A proposta era criar "pequenas Inglaterras", mas não com súditos nativos - como queria o humanitarianism - e sim com brancos. Esta colonização viria a formar laços de identidade e interdependência entre as colônias e a metrópole de forma a não se repetir a traumática experiência da perda das colônias que formaram os EUA.

Em Boundary markers, Giselle Byrnes apresenta as estratégias para colocar em prática essas "pequenas Inglaterras". O projeto estava baseado na abertura de companhias de capital privado: estas compravam as terras dos nativos, bem como as mapeavam, nomeavam segundo as práticas e costumes britânicos, loteavam e vendiam na Grã-Bretanha. Sua análise demonstra também não se tratar apenas de "interesses do grande capital", pois os próprios imigrantes incorporavam e defendiam a noção da superioridade britânica: material, militar, moral e civilizacional:

Os colonos do século XIX imaginavam que sua ocupação da Nova Zelândia resultaria no esforço civilizador do que eles consideravam como uma terra não domesticada. Esta parte do Novo Mundo haveria de se tornar a Britânia do Sul, um posto antípoda do império a replicar, reproduzir e aprimorar valores, atitudes e aspirações do Velho Mundo. Ademais eles também entendiam que aquelas ilhas estavam disponíveis - e sempre aguardaram - à ocupação e à governança: eles acreditavam que a colonização era inevitável (BYRNES, 2001, p. 15).

Este novo olhar sobre o Império Britânico, construído inclusive pela historiografia de suas ex-colônias, dissocia os clássicos pares opositores de liberais contra imperiais, demonstra a associação do capital ao Império e a disseminação de um ideário imperial assumido pelos homens e mulheres daquela expansão. Byrnes demonstra em seu livro como os recursos das vendas dos lotes de terras comprados a preços irrisórios dos nativos foram utilizados para construir a infraestrutura básica e escolas, hospitais e igrejas. Também eram oferecidas passagens gratuitas a trabalhadores braçais, desde que seguida uma série de preceitos - tais como o equilíbrio entre homens e mulheres, a preferência por famílias constituídas, o envio de cartas de recomendação do pastor local e o atestado de antecedentes criminais. Este projeto estava estruturado no investimento dos capitais excedentes britânicos em interesses britânicos, na compra - não na conquista - de terras nativas e no estabelecimento de sociedades idealizadas.

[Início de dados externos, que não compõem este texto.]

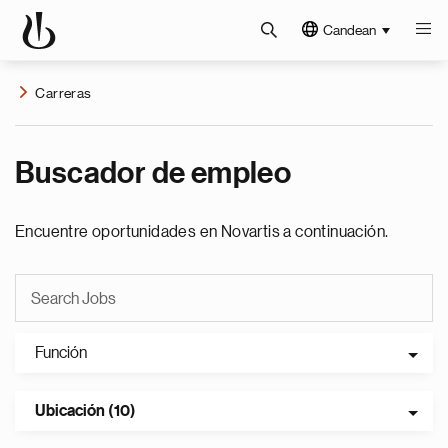
Candean
Carreras
Buscador de empleo
Encuentre oportunidades en Novartis a continuación.
Función
Ubicación (10)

Companhias como a South Australia Association (1831), a Canada Association (1837) e New Zealand Company (1839) não foram necessariamente bem-sucedidas no campo financeiro, mas elas e o imperial humanitarianism reabriram a discussão sobre a expansão do Império Britânico, então combatida pelos liberais. A inovação dos reformers foi associar expansão territorial, tecnologia e capital, elaborando uma teoria para o Império, expressando o momento por ele vivenciado - com supremacia internacional e capitais acumulados com a Revolução Industrial.

As práticas dos colonial reformers precisavam dialogar com o humanitarianism, apesar das crescentes inimizades. Ao comprar as terras - a preços irrisórios -, procurava-se legalizar a operação e envolvê-la em uma aura positiva, superando-se o tradicional colonialismo de conquista dos séculos anteriores. Aos compradores britânicos de terras do outro lado do planeta era extremamente importante se certificar da legalidade das transações e satisfazer seus preceitos morais (POCOCK, 2005).

A nova historiografia britânica, produzida na Europa e nas ex-colônias, demonstra como, a partir da década de 1830, o Império voltou a se expandir pautado em premissas bastante distintas daquelas do modelo georgeano do século XVIII. Capital, povoamento, legislação, religião, identidade cultural e interdependência econômica foram a essência do que se passou a chamar de Neo-Britânias, ou de colônias brancas, as terras anexadas ao Império sob a pressão conjunta de humanitarians e reformers.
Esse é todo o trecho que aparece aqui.